Editor’s Note: This is the first in a series of reports produced through a collaborative effort by West Virginia Public Broadcasting, the Lexington Herald-Leader and the Charleston Gazette-Mail, coordinated by The GroundTruth Project and its new initiative, Report for America, a national service program made possible in rural Appalachia with support from the Galloway Family Foundation. Read the full series here.

For many families in Eastern Kentucky and Southern West Virginia, the absence of clean, reliable drinking water has become part of daily life.

They buy bottled water rather than drink what comes out of their taps. They collect rainwater in buckets, fearing there won’t be any running water at all the next day. They drive to natural springs on the sides of highways and backroads to fill up jugs for cooking and making coffee.

Based on nearly six months of reporting and dozens of interviews with residents, water district officials and experts, this series explores an ongoing crisis in Central Appalachia that has left many families with poor access to clean, reliable drinking water. The reporting project, titled “Stirring the Waters,” aims to bring attention to their plight, and to show that without action, access to affordable, clean drinking water in the region may well worsen before it improves.

And in the end, the project hopes to stir a public debate on the scope of the problem and what is required of government and community leaders to find solutions to the crisis.

Among our key findings:

▪ Water districts in Central Appalachia struggle to perform routine maintenance, such as repairing leaking service lines, which leads to quality and reliability problems for customers. Many districts are understaffed and underfunded, leaving them to perform inadequate repairs that fail to address the long term problems of water loss and crumbling service lines.

▪ Some grant funding awarded to districts cannot be used to address districts’ most pressing issues. In Kentucky, the Abandoned Mine Lands program has awarded millions to a water district to extend service lines to a federal prison, rather than repairing the myriad of infrastructure problems that disrupt service and quality for customers.

▪ Some districts repeatedly violate the Safe Water Drinking Act by producing water that exceeds levels of certain chemical compounds that could pose a health risk to some customers, particularly infants, pregnant women and the elderly.

▪ Grant funding is the most sought after funding source for water projects, but experts in West Virginia say those pools of money are shrinking, and they have been for decades.
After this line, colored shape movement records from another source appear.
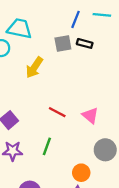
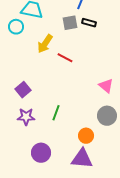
red line: (57, 112) -> (65, 58), moved
pink triangle: (90, 116) -> (106, 86), moved

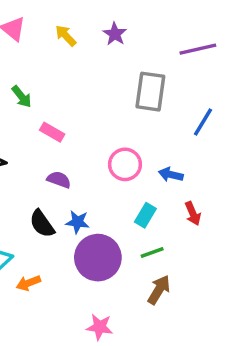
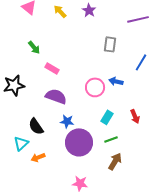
gray rectangle: (150, 92) -> (110, 44), size x0.7
blue arrow: (171, 175) -> (116, 81), moved
purple semicircle: (59, 180) -> (56, 96), size x1.5
black semicircle: (42, 224) -> (36, 126), moved

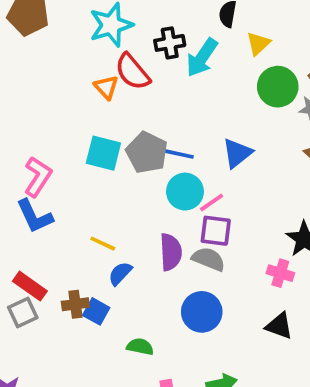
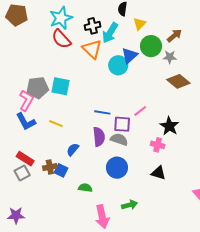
red semicircle: (132, 72) -> (61, 39), moved
orange triangle: (106, 87) -> (92, 49), moved, size x1.5
gray pentagon: (147, 153) -> (38, 88), moved, turned -30
blue triangle: (237, 153) -> (130, 56), moved
blue line: (179, 154) -> (102, 112), moved
cyan circle: (185, 192) -> (118, 65), moved
pink line: (212, 202) -> (140, 111), moved
yellow line: (103, 244) -> (56, 124), moved

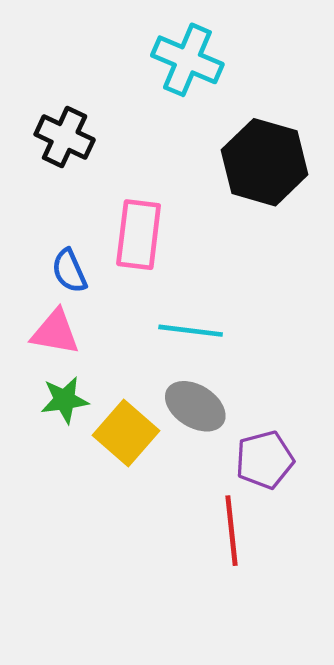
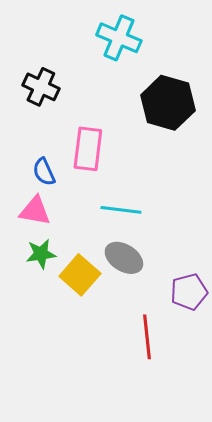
purple pentagon: (265, 460) -> (189, 292), moved

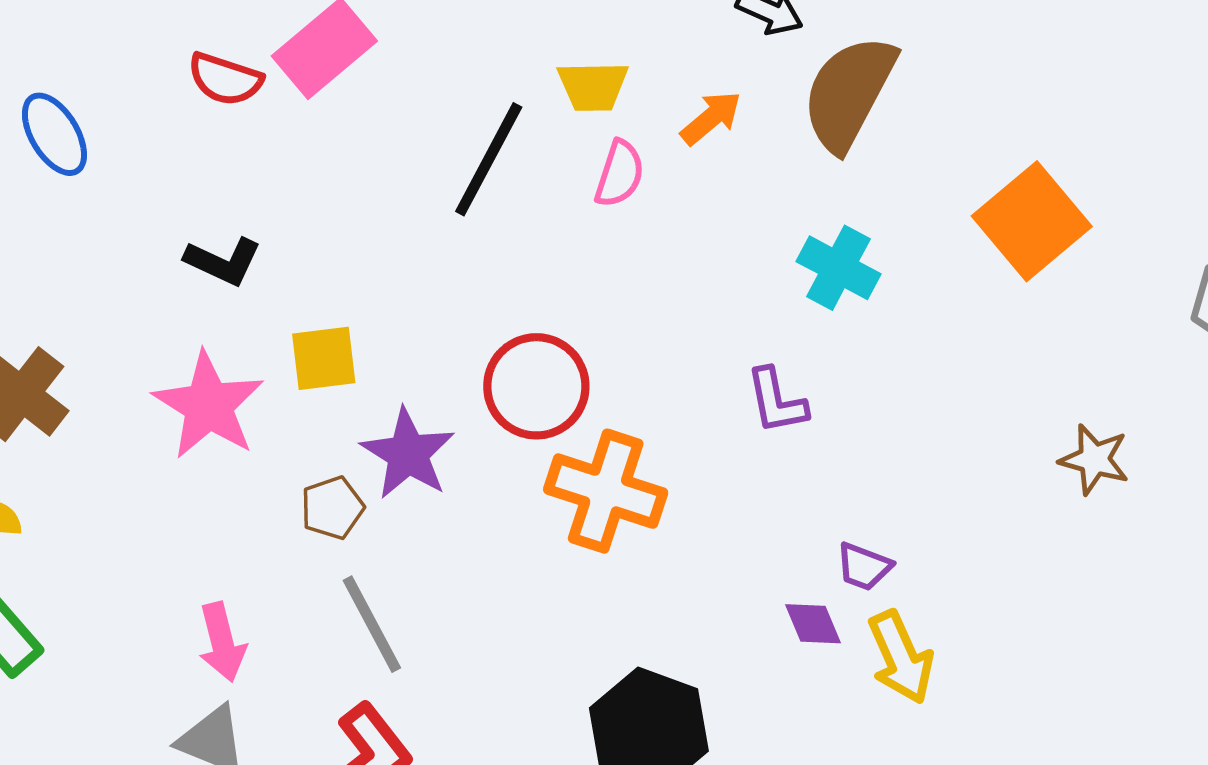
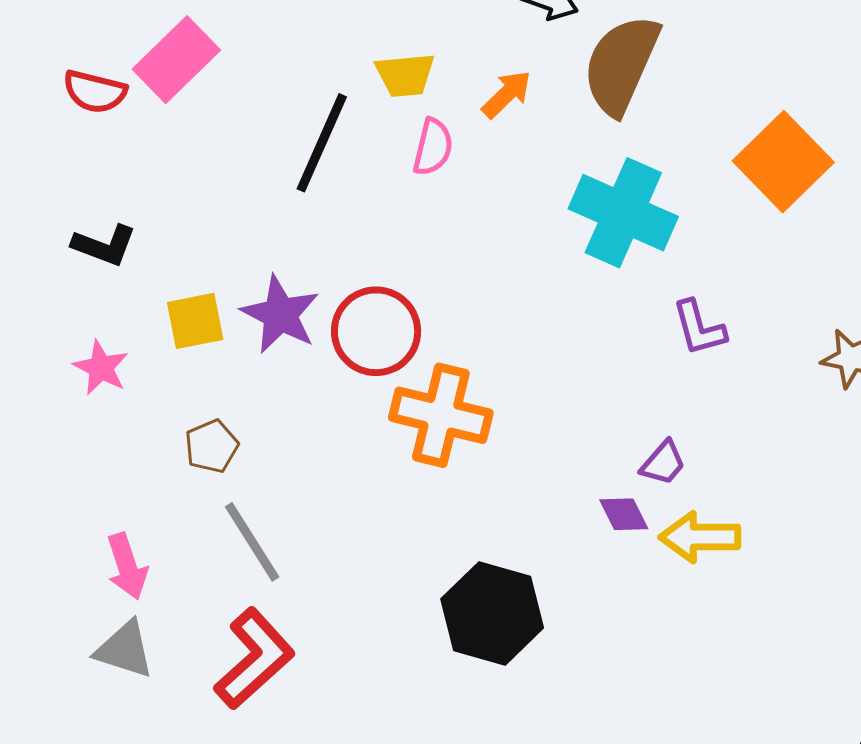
cyan cross: (838, 268) -> (623, 213), size x1.5
purple L-shape: (777, 401) -> (699, 328), moved
pink star: (209, 405) -> (101, 368), size x0.6
purple star: (408, 454) -> (280, 314), moved
purple trapezoid: (864, 567) -> (663, 463), turned -66
yellow arrow: (901, 657) -> (700, 537), turned 118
Today, low-interest loans are being utilized more and more, but even when they are low-interest, the debt can handicap small water systems, some believe due to the way the West Virginia Public Service Commission regulates rate increases for those in the state.

▪ The only real source of revenue for community water systems is by collecting bills from customers. As more and more people leave West Virginia and Eastern Kentucky — in the last 10 years, West Virginia is one of two states that have lost population nationally — water systems will have less and less revenue. Of 44 water systems in Southern West Virginia, only 13 had an increase in customers in 2017 compared to 2007.
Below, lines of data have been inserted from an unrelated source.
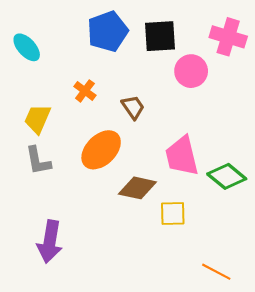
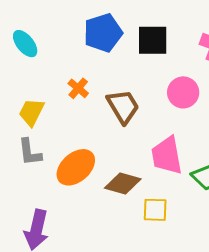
pink circle: (191, 71) -> (183, 92), moved
brown trapezoid: (133, 107) -> (123, 106), size x1.5
orange ellipse: (101, 150) -> (76, 167), moved

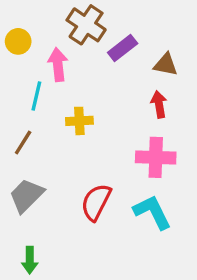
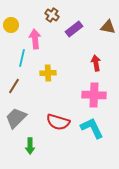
brown cross: (86, 25) -> (52, 15), size x0.6
brown triangle: (166, 65) -> (108, 27), moved
red semicircle: (96, 202) -> (58, 122), turned -100
green arrow: (30, 260) -> (30, 146), moved

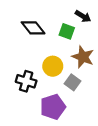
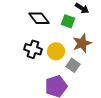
brown star: (83, 57) -> (82, 43), turned 30
black cross: (26, 81) -> (33, 49), moved

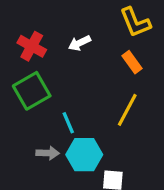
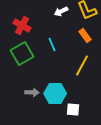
white arrow: (79, 43) -> (61, 11), moved
cyan line: (68, 123) -> (52, 44), moved

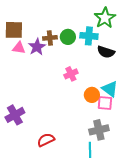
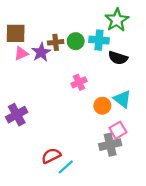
pink triangle: (19, 48) -> (21, 53), turned -32
pink square: (105, 103) -> (118, 130), moved, turned -35
purple cross: (15, 115) -> (17, 115), moved
cyan line: (90, 150) -> (66, 167), moved, turned 49

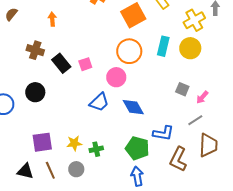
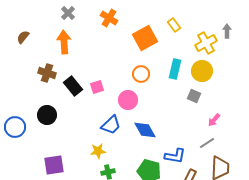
orange arrow: (52, 19) -> (64, 42), size x1.6
orange circle: (129, 51) -> (141, 74), size x0.7
gray square: (182, 89) -> (194, 96), moved
yellow star: (74, 143) -> (98, 151), moved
▪ Rather than raising rates gradually, local politicians often pressure water boards to keep rates unchanged, leading to financial catastrophe in some cases. Some water districts in Kentucky have refused to raise rates even when pressured by the state Public Service Commission.

▪ In Southern West Virginia, nine community water systems have been under boil water advisories for longer than five years. While the state is aware of these struggling systems, there are no records that indicate anything extra is being done to assist them. All but one of those systems have been serious violators with the EPA for the last 12 quarters. According to records at the EPA, state inspections at these systems are still few and far between.

▪ The Infrastructure and Jobs Development Council, a West Virginia agency that acts as a clearinghouse for all infrastructure projects in the state, estimates that $17 billion is needed to correct water and sewage infrastructure and connect the entire population to central systems. That’s three times more than the state’s entire budget in 2018, and those costs are going to grow as more maintenance is needed.